Records to use:
_ _ _ _ _

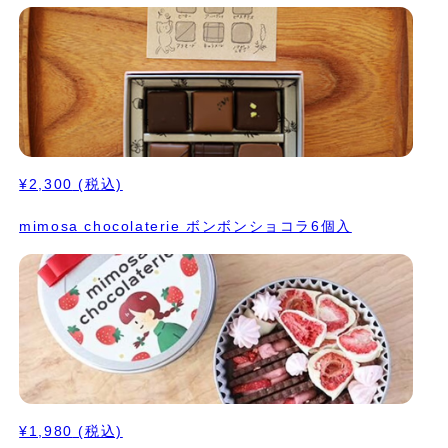
¥2,300
(税込)
mimosa chocolaterie ボンボンショコラ6個入
¥1,980
(税込)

_ _ _ _ _

What the exercise asks: Word for word, print the material above, but without its pictures.

Response:
¥2,300
(税込)
mimosa chocolaterie ボンボンショコラ6個入
¥1,980
(税込)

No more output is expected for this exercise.